===== DATASET EXCERPTS =====
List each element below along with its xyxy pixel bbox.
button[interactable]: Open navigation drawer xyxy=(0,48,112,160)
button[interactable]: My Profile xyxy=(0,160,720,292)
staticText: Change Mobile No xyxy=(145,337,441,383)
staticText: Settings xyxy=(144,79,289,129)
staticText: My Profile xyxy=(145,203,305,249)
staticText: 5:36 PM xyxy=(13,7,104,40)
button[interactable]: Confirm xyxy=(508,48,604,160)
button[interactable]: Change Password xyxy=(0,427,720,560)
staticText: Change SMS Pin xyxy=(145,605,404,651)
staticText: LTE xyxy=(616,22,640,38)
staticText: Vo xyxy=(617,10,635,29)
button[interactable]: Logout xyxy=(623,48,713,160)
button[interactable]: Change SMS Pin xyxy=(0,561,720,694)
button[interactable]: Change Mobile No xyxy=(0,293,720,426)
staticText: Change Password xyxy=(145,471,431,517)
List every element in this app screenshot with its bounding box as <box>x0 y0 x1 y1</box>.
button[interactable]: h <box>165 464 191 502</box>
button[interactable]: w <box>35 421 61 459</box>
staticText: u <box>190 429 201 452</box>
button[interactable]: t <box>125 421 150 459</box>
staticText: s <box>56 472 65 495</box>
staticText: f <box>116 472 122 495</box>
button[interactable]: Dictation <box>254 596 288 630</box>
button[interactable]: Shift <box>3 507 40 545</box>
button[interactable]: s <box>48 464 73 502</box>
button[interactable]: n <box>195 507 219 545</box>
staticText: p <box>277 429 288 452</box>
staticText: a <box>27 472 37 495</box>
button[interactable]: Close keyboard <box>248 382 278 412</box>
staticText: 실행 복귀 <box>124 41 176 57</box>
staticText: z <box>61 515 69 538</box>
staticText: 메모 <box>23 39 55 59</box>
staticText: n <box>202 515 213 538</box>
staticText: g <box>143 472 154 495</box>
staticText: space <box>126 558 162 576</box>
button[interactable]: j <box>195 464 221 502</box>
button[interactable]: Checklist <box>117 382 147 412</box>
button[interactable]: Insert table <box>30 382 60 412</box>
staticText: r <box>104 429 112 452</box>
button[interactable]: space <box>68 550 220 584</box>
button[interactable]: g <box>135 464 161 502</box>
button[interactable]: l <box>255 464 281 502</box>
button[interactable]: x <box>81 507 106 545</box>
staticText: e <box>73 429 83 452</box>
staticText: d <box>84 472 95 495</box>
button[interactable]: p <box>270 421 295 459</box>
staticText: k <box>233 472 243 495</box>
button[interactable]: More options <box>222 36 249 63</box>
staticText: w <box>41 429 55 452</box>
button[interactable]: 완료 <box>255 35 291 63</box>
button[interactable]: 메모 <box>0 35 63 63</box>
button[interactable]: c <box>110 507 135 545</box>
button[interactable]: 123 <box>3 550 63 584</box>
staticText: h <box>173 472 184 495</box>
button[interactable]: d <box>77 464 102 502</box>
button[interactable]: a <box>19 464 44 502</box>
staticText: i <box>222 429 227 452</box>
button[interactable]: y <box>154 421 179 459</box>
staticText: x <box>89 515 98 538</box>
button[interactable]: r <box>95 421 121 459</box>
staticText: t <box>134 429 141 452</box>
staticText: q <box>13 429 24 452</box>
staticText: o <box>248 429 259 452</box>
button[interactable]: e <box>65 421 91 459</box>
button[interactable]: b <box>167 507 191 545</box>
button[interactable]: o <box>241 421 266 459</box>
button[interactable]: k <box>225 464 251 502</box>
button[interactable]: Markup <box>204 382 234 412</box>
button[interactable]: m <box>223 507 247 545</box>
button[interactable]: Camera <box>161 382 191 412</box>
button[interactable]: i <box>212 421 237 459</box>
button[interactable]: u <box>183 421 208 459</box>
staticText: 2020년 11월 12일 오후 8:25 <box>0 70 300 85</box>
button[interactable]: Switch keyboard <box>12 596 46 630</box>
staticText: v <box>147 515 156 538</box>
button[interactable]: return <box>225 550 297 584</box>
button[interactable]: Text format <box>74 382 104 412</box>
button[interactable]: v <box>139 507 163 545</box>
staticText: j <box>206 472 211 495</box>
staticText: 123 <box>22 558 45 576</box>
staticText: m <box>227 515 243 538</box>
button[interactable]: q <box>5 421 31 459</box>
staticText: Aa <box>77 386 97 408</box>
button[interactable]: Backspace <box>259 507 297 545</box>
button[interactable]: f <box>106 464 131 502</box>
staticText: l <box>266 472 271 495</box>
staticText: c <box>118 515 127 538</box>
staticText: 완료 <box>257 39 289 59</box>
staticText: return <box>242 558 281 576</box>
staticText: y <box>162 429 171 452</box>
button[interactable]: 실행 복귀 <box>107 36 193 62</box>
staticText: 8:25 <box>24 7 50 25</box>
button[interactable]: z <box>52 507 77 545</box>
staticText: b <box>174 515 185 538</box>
=====
Print out each record above exactly, with nothing omitted.

> [TASK SOLUTION]:
List each element below along with its xyxy pixel bbox.
button[interactable]: Open navigation drawer xyxy=(0,48,112,160)
button[interactable]: My Profile xyxy=(0,160,720,292)
staticText: Change Mobile No xyxy=(145,337,441,383)
staticText: Settings xyxy=(144,79,289,129)
staticText: My Profile xyxy=(145,203,305,249)
staticText: 5:36 PM xyxy=(13,7,104,40)
button[interactable]: Confirm xyxy=(508,48,604,160)
button[interactable]: Change Password xyxy=(0,427,720,560)
staticText: Change SMS Pin xyxy=(145,605,404,651)
staticText: LTE xyxy=(616,22,640,38)
staticText: Vo xyxy=(617,10,635,29)
button[interactable]: Logout xyxy=(623,48,713,160)
button[interactable]: Change SMS Pin xyxy=(0,561,720,694)
button[interactable]: Change Mobile No xyxy=(0,293,720,426)
staticText: Change Password xyxy=(145,471,431,517)
List every element in this app screenshot with its bounding box as <box>x0 y0 x1 y1</box>.
button[interactable]: h <box>165 464 191 502</box>
button[interactable]: w <box>35 421 61 459</box>
staticText: u <box>190 429 201 452</box>
button[interactable]: t <box>125 421 150 459</box>
staticText: s <box>56 472 65 495</box>
staticText: f <box>116 472 122 495</box>
button[interactable]: Dictation <box>254 596 288 630</box>
button[interactable]: Shift <box>3 507 40 545</box>
button[interactable]: s <box>48 464 73 502</box>
button[interactable]: n <box>195 507 219 545</box>
staticText: p <box>277 429 288 452</box>
staticText: a <box>27 472 37 495</box>
button[interactable]: Close keyboard <box>248 382 278 412</box>
staticText: 실행 복귀 <box>124 41 176 57</box>
staticText: z <box>61 515 69 538</box>
staticText: 메모 <box>23 39 55 59</box>
staticText: n <box>202 515 213 538</box>
staticText: g <box>143 472 154 495</box>
staticText: space <box>126 558 162 576</box>
button[interactable]: j <box>195 464 221 502</box>
button[interactable]: Checklist <box>117 382 147 412</box>
button[interactable]: Insert table <box>30 382 60 412</box>
staticText: r <box>104 429 112 452</box>
button[interactable]: space <box>68 550 220 584</box>
button[interactable]: g <box>135 464 161 502</box>
button[interactable]: l <box>255 464 281 502</box>
button[interactable]: x <box>81 507 106 545</box>
staticText: e <box>73 429 83 452</box>
staticText: d <box>84 472 95 495</box>
button[interactable]: p <box>270 421 295 459</box>
staticText: k <box>233 472 243 495</box>
button[interactable]: More options <box>222 36 249 63</box>
staticText: w <box>41 429 55 452</box>
button[interactable]: 완료 <box>255 35 291 63</box>
button[interactable]: 메모 <box>0 35 63 63</box>
button[interactable]: c <box>110 507 135 545</box>
button[interactable]: 123 <box>3 550 63 584</box>
staticText: h <box>173 472 184 495</box>
button[interactable]: d <box>77 464 102 502</box>
button[interactable]: a <box>19 464 44 502</box>
staticText: i <box>222 429 227 452</box>
button[interactable]: y <box>154 421 179 459</box>
staticText: x <box>89 515 98 538</box>
button[interactable]: r <box>95 421 121 459</box>
staticText: t <box>134 429 141 452</box>
staticText: q <box>13 429 24 452</box>
staticText: o <box>248 429 259 452</box>
button[interactable]: e <box>65 421 91 459</box>
button[interactable]: b <box>167 507 191 545</box>
button[interactable]: o <box>241 421 266 459</box>
button[interactable]: k <box>225 464 251 502</box>
button[interactable]: Markup <box>204 382 234 412</box>
button[interactable]: m <box>223 507 247 545</box>
button[interactable]: Camera <box>161 382 191 412</box>
button[interactable]: i <box>212 421 237 459</box>
button[interactable]: u <box>183 421 208 459</box>
staticText: 2020년 11월 12일 오후 8:25 <box>0 70 300 85</box>
button[interactable]: Switch keyboard <box>12 596 46 630</box>
staticText: v <box>147 515 156 538</box>
button[interactable]: return <box>225 550 297 584</box>
button[interactable]: Text format <box>74 382 104 412</box>
button[interactable]: v <box>139 507 163 545</box>
staticText: j <box>206 472 211 495</box>
staticText: 123 <box>22 558 45 576</box>
staticText: m <box>227 515 243 538</box>
button[interactable]: q <box>5 421 31 459</box>
staticText: Aa <box>77 386 97 408</box>
button[interactable]: Backspace <box>259 507 297 545</box>
button[interactable]: f <box>106 464 131 502</box>
staticText: l <box>266 472 271 495</box>
staticText: c <box>118 515 127 538</box>
staticText: 완료 <box>257 39 289 59</box>
staticText: return <box>242 558 281 576</box>
staticText: y <box>162 429 171 452</box>
button[interactable]: 실행 복귀 <box>107 36 193 62</box>
staticText: 8:25 <box>24 7 50 25</box>
button[interactable]: z <box>52 507 77 545</box>
staticText: b <box>174 515 185 538</box>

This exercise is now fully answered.